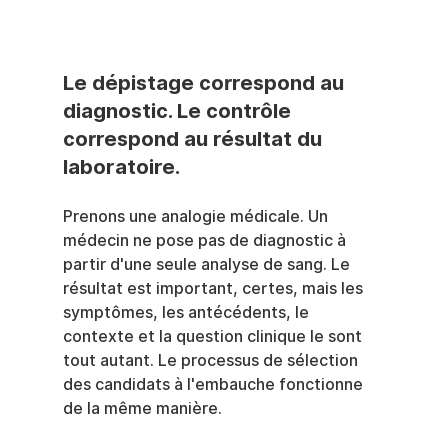
Le dépistage correspond au 
diagnostic. Le contrôle 
correspond au résultat du 
laboratoire.
Prenons une analogie médicale. Un 
médecin ne pose pas de diagnostic à 
partir d'une seule analyse de sang. Le 
résultat est important, certes, mais les 
symptômes, les antécédents, le 
contexte et la question clinique le sont 
tout autant. Le processus de sélection 
des candidats à l'embauche fonctionne 
de la même manière.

---+---

If a line above holds the word "correspond", copy it.

Le dépistage correspond au 
correspond au résultat du 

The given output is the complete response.